Llamó a los medios a hacer “un buen reportaje de lo que se está gastando en cada estado”. Añadió que se ignora qué fue lo pasó con los proyectos para rescatar los teatros centenarios, del Instituto Nacional de Antropología e Historia (INAH) y el Conaculta.

Respecto de la exposición, que se inaugurará mañana, Florescano comentó que se trata de mostrar cómo las imágenes han sido formadoras de la historia, especialmente en etapas cuando la mayoría de la población no  sabía leer.

La historia del país, dijo, se remonta a más de 3 mil 500 años de vida urbana, y podría decirse que México entró a la “globalidad” desde el momento del “descubrimiento”. Al respecto, indicó que los largos debates sobre si fue descubrimiento, conquista o encuentro de dos mundos o “invención de América”, como la llamó Edmundo O’Gorman, para los europeos sí fue un descubrimiento, aunque ciertamente había aquí ya una larga historia.

A su juicio, los símbolos más importantes de la patria son los que por ley están reconocidos como símbolos patrios: la bandera que, dijo, en realidad se copió su diseño tricolor de la francesa, aunque para distinguirla de prácticamente todas las naciones se le puso como escudo el símbolo de los aztecas.
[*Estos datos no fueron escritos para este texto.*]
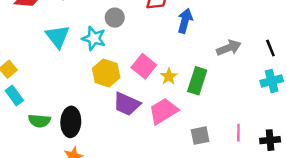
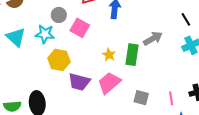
gray arrow: (229, 48) -> (153, 39), moved
pink square: (144, 66) -> (80, 28), moved
pink line: (238, 133) -> (171, 98), moved
gray square: (200, 136) -> (141, 98), turned 35

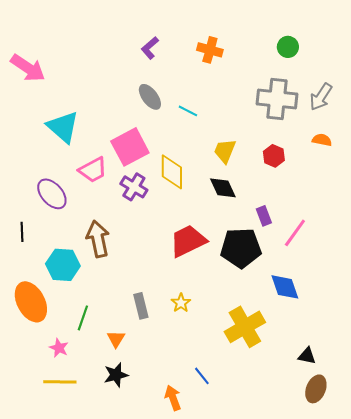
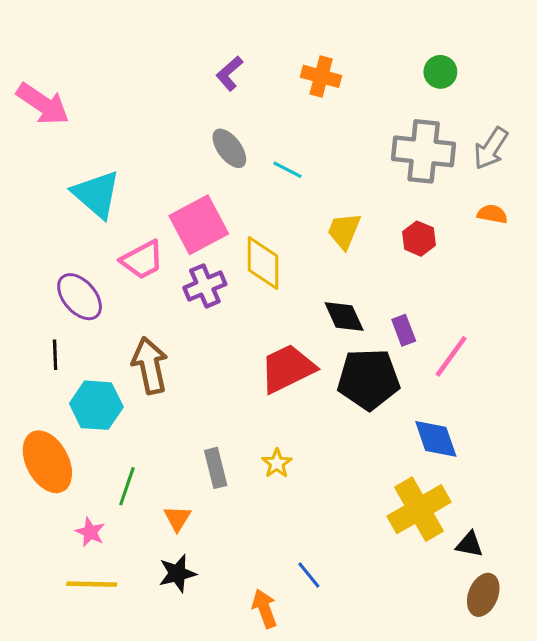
purple cross: (134, 187) -> (205, 286), turned 36
black diamond: (223, 188) -> (344, 317), moved
black line: (22, 232) -> (55, 355), moved
yellow cross: (245, 327) -> (419, 509), moved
Añadió que luego se convocó a la creación del Himno Nacional.

Sin embargo, a lo largo de la historia han ido surgiendo otros emblemas, como la china poblana, que da imagen a la exposición e ilustra la portada del catálogo complementario, en el cual escriben Carlos Monsiváis, recientemente fallecido, el caricaturista Rafael Barajas “El Fisgón”, y el propio Florescano.
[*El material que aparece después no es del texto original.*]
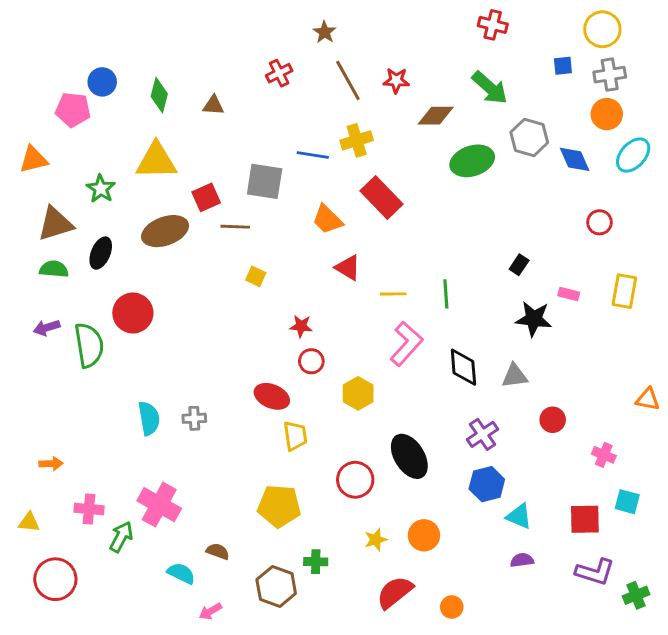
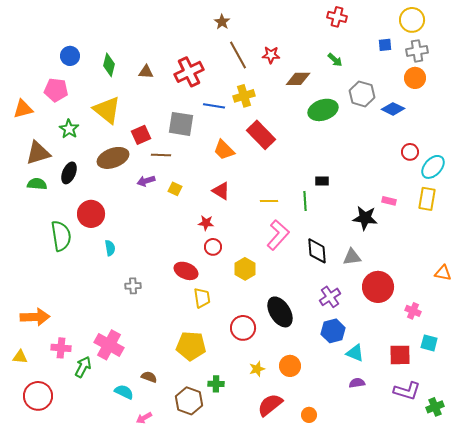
red cross: (279, 73) -> (189, 72), moved, size x1.6
green arrow: (490, 88) -> (335, 60), size x0.6
pink pentagon: (73, 110) -> (56, 90), moved
cyan ellipse: (633, 155) -> (433, 167), moved
blue diamond: (575, 159) -> (393, 109), turned -40
yellow triangle: (156, 161) -> (107, 110), turned 40
black rectangle: (519, 265) -> (322, 181), moved, turned 56
red triangle: (348, 268) -> (221, 191), moved
purple arrow: (47, 328) -> (146, 181), moved
cyan semicircle: (149, 418) -> (110, 248), moved, size x0.7
red circle: (553, 420) -> (378, 287), size x1.8
orange arrow: (51, 464) -> (35, 317), size x1.8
La exposición reúne 91 obras de pintura, escultura, gráfica, documentos y libros, así como algunos volúmenes de la enciclopedia México a través de los siglos, de Vicente Riva Palacio.
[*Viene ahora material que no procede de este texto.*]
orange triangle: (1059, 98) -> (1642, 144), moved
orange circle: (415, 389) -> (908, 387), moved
Hay obras tradicionales, como el paisaje de los volcanes de José María Velasco, o Independencia de México, de Leandro Aguirre, y otras contemporáneas, que pueden llegar a ser controvertidas, como La gran noche mexicana, de Daniel Lezama, donde se ve al cantautor Juan Gabriel rodeado de las mujeres de los 400 pueblos que protestan desnudas con los cuerpos marcados.

La exposición, curada por Florescano, estará abierta al público del 8 de julio al 5 de septiembre próximo.